The motion for summary judgment by OneBeacon is denied. . . . [T]he language that is critical is as follows: ‘It is agreed that if any loss covered hereunder is also covered in whole or in part under any other excess policy issued to the insured prior to the inception date hereof.’ I am holding that that applies to any other excess policy issued by the same insurer, not to other excess policies issued by miscellaneous possible insurers.

The District Court reasoned that:

The paragraph, in my view, if it is not limited as I have said, . . . would be hopelessly vague and subject to numerous possible factual issues in applying it. Also, it would relieve the insurer of possibly 100 percent liability on a policy for which substantial premiums were paid to obtain something other than possibly no liability.

The District Court awarded Olin Corporation $80 million in indemnifications costs. Olin Corporation’s remediation costs to date at these sites ranges from over $16 million to $300,000.

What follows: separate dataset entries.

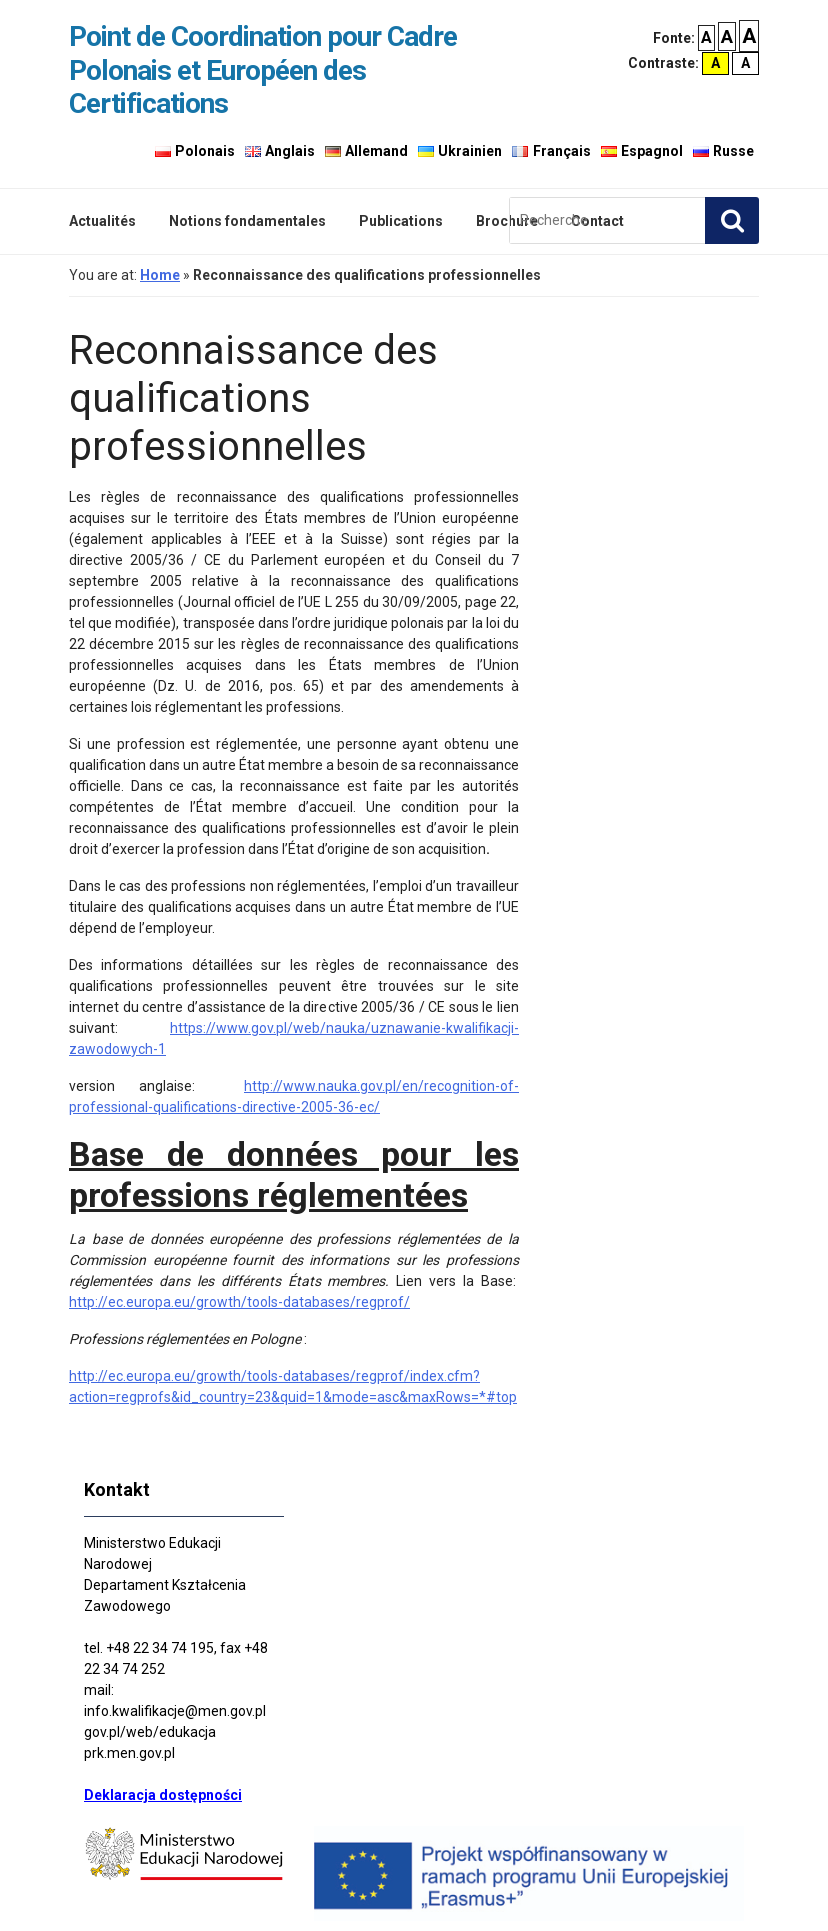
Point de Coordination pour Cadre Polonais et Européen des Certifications (263, 70)
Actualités (102, 221)
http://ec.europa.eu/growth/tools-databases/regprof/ (239, 1302)
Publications (401, 221)
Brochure (507, 221)
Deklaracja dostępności (163, 1795)
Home (160, 275)
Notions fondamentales (247, 221)
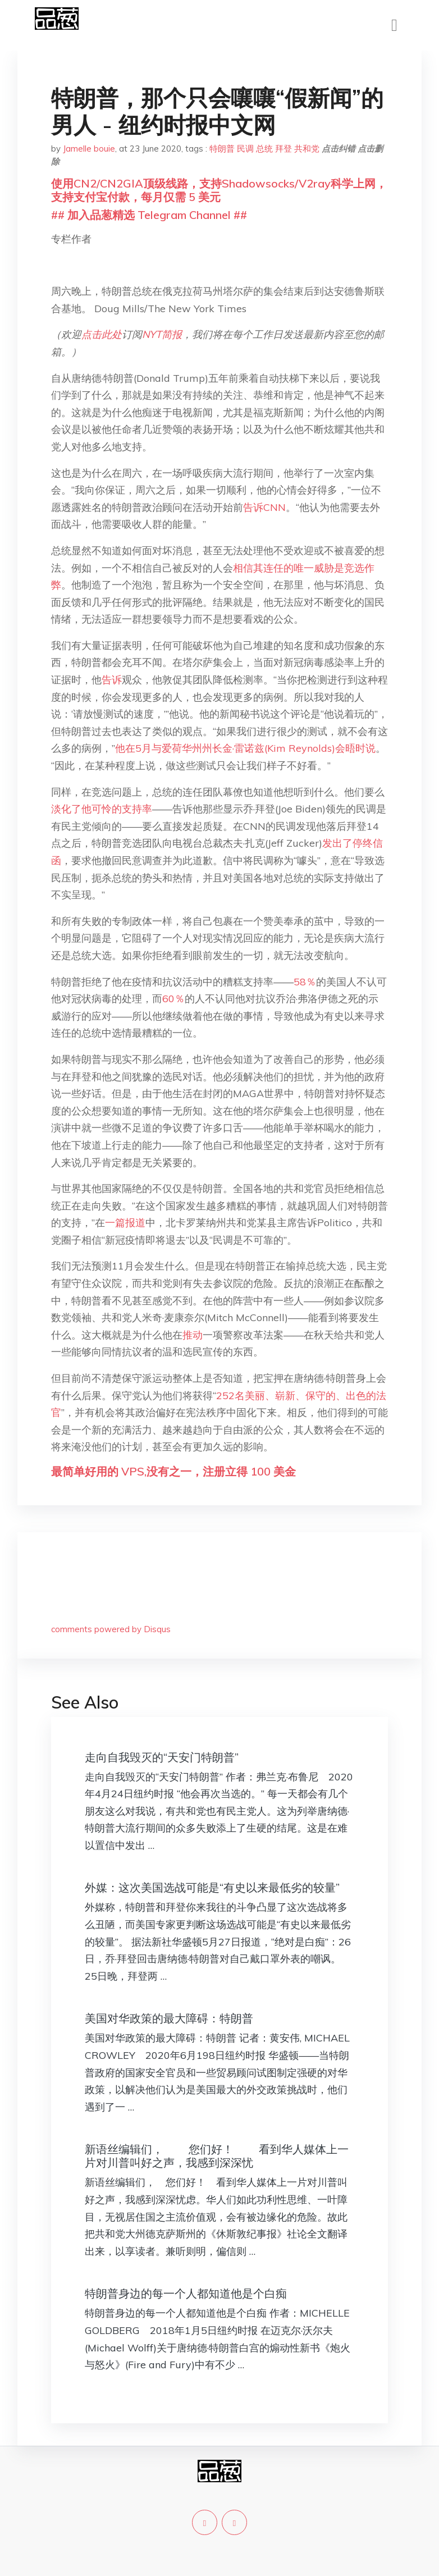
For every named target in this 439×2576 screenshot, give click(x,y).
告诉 (112, 679)
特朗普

The Court of Appeals noted that between when judgment was first entered in this case and oral argument, the New York Court of Appeals issued its decision in In re Viking Pump, Inc. Under Viking Pump, the Court of Appeals concluded that Olin Corporation may “collect its total liability under any policy in effect during the periods that the damage occurred, up to the policy limits.” Moreover, it found that

Because the jury determined that property damage continued during the years in which Olin was covered by OneBeacon’s policies and that Olin did not expect or intend this damage (at least during the OneBeacon policy year at issue), Olin may pursue OneBeacon for full indemnification for its costs at these sites up to the policy limits for the 1970 year. Thus, OneBeacon’s total liability to Olin (before calculating prejudgment or post-judgment interest) after Viking Pump can be computed as Olin’s total remediation costs, less $300,000, at each of the manufacturing sites at issue, with Olin’s total recovery capped only by the relevant policy limits.

The matter was remanded to the District Court to calculate damages on the basis of the methodology dictated by Viking Pump.